Bain se echó a reír.
– Tal como se lo digo -insistió Siobhan pero, acto seguido, se echó a reír.
Tras otras dos consumiciones, Bain dijo que tenía ganas de comer algo y si le parecía bien podían mirar si había mesa en Howie's. Ella no pensaba aceptar, realmente no tenía hambre después de la cerveza, pero curiosamente no supo negarse.
Jean Burchill estaba trabajando tarde en el museo, fuera de horas, porque le tenía intrigada lo que había dicho el profesor Devlin sobre el doctor Lovell y decidió comprobar por su cuenta si la teoría de Devlin tenía alguna base. Era consciente de que habría ganado tiempo consultando directamente con el anciano, pero algo la retenía. Era como si el profesor conservara un olor a formol y siempre que estrechaba su mano le transmitía esa frialdad de la carne de cadáver. En su profesión, Jean únicamente entraba en contacto con muertos como referente de épocas históricas y en relación con objetos hallados en excavaciones. La lectura del simple informe de la autopsia, a la muerte de su esposo, había sido una congoja para ella porque el forense se había recreado en la redacción de las anomalías hepáticas con prolijos detalles sobre la naturaleza congestionada y atrófica del órgano, lo que, sin duda, facilitó enormemente el diagnóstico de alcoholismo.
Pensó en el tipo de bebedor que era John Rebus; a ella le parecía distinto. Su difunto Bill, apenas desayunaba, iba al garaje, donde escondía una botella, y echaba dos tragos antes de subir al coche. Ella encontraba pruebas constantemente: botellas de bourbon en el sótano o en un rincón de la estantería superior del armario; pero no decía nada. Bill siguió siendo centro de atención en las reuniones, equilibrado y formal, simpático, hasta que la enfermedad le impidió trabajar y tuvo que ser hospitalizado.

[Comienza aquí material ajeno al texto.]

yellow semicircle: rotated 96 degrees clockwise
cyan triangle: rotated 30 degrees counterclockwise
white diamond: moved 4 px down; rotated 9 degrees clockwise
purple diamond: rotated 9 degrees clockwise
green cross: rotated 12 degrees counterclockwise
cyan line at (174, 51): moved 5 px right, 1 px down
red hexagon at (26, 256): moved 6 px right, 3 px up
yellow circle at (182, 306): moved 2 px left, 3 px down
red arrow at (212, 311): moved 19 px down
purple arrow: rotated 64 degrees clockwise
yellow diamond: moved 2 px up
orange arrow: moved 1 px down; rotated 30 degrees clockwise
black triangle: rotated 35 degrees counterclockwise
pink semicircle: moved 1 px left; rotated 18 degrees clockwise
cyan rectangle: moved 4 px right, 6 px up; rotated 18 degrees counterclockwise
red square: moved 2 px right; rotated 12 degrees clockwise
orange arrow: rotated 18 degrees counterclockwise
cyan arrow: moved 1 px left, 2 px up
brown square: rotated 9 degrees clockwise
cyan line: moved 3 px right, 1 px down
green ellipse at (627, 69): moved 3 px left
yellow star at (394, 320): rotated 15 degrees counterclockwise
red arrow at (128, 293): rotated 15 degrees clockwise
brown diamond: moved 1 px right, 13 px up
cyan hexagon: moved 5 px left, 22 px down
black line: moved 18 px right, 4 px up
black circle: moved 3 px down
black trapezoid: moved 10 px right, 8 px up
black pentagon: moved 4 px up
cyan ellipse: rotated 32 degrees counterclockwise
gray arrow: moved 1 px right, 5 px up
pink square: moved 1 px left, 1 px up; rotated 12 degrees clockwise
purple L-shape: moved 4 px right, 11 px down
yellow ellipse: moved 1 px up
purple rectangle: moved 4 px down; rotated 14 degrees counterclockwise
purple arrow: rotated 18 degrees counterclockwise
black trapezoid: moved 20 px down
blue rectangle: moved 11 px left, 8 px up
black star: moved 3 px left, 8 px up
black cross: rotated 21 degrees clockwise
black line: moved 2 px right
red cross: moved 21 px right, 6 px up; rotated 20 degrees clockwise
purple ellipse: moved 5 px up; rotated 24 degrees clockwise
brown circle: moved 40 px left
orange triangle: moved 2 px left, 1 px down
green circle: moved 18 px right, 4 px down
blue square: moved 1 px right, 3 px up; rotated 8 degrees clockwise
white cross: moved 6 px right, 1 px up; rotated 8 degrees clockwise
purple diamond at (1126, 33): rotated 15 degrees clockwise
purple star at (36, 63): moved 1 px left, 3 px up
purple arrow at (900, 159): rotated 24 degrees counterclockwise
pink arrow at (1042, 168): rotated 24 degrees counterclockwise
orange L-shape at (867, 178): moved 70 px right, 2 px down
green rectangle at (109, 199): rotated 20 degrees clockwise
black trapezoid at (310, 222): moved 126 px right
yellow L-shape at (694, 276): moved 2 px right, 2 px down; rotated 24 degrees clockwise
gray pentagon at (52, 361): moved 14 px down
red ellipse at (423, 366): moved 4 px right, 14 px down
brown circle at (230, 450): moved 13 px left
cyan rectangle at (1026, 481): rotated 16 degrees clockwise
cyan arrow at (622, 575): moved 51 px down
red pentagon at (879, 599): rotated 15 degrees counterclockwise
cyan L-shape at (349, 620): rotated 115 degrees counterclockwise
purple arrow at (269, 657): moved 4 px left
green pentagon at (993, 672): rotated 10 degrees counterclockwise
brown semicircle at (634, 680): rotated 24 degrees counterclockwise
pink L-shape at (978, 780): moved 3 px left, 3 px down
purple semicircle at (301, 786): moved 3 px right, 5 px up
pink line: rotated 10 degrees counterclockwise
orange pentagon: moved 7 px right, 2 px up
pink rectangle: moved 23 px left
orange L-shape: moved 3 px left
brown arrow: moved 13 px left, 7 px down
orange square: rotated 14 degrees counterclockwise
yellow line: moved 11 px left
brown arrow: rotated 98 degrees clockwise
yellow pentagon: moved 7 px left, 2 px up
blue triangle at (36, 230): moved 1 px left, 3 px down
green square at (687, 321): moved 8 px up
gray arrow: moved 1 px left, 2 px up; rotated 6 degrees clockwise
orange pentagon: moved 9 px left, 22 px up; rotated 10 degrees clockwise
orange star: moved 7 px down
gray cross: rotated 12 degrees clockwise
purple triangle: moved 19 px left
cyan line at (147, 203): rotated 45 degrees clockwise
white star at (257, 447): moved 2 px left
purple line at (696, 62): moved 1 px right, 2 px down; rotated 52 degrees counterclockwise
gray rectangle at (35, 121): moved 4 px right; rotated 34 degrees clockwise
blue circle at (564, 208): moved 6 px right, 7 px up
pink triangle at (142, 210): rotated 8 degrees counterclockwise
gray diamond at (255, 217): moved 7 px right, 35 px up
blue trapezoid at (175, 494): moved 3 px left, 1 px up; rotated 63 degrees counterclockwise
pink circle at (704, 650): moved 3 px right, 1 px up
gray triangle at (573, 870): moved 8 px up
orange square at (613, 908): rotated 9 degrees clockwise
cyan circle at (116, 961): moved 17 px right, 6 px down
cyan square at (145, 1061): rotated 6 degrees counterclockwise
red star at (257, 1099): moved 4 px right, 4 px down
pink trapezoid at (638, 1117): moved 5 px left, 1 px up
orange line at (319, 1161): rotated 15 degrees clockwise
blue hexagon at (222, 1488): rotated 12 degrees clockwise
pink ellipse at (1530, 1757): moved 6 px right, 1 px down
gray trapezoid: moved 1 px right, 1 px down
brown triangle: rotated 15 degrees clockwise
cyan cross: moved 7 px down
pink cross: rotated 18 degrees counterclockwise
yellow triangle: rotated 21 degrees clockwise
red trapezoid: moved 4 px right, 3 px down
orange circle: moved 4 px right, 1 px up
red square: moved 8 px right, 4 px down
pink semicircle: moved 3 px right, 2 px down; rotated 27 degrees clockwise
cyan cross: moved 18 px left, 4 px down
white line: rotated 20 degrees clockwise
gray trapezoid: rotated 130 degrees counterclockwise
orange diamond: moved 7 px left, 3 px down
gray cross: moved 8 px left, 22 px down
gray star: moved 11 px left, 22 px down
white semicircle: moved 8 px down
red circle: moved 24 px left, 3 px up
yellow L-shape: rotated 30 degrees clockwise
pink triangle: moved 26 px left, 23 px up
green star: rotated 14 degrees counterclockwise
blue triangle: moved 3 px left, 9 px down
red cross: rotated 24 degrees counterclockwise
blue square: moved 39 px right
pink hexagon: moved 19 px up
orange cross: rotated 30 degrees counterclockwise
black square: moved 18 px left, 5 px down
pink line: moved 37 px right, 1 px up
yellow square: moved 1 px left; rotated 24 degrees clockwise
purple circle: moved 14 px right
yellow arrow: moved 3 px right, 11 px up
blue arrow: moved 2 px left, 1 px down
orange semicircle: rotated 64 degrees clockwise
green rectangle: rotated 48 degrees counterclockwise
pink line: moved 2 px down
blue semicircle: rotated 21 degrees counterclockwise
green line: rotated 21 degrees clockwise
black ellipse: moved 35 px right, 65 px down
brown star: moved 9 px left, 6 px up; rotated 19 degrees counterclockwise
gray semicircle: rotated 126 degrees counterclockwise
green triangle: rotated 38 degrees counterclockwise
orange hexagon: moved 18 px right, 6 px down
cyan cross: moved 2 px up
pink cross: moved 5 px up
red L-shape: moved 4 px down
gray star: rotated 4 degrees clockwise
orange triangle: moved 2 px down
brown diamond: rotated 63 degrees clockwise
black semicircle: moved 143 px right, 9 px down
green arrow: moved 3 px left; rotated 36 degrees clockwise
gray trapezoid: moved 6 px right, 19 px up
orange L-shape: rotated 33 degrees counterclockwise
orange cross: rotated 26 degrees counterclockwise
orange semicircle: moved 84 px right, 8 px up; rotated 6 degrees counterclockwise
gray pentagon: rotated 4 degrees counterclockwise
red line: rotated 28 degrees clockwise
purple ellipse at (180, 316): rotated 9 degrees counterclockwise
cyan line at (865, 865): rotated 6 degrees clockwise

No creía que Rebus fuese un bebedor de tapadillo como Bill; simplemente le gustaba beber y si lo hacía a solas era porque no tenía muchos amigos. En una ocasión, ella le había preguntado a Bill por qué bebía sin que él supiera darle una razón. Pensó que probablemente John Rebus tendría sus razones, aunque fuese reacio a explicarlas. Lo más probable es que fueran razones relacionadas con olvidar la realidad y ahuyentar problemas y dilemas inquietantes.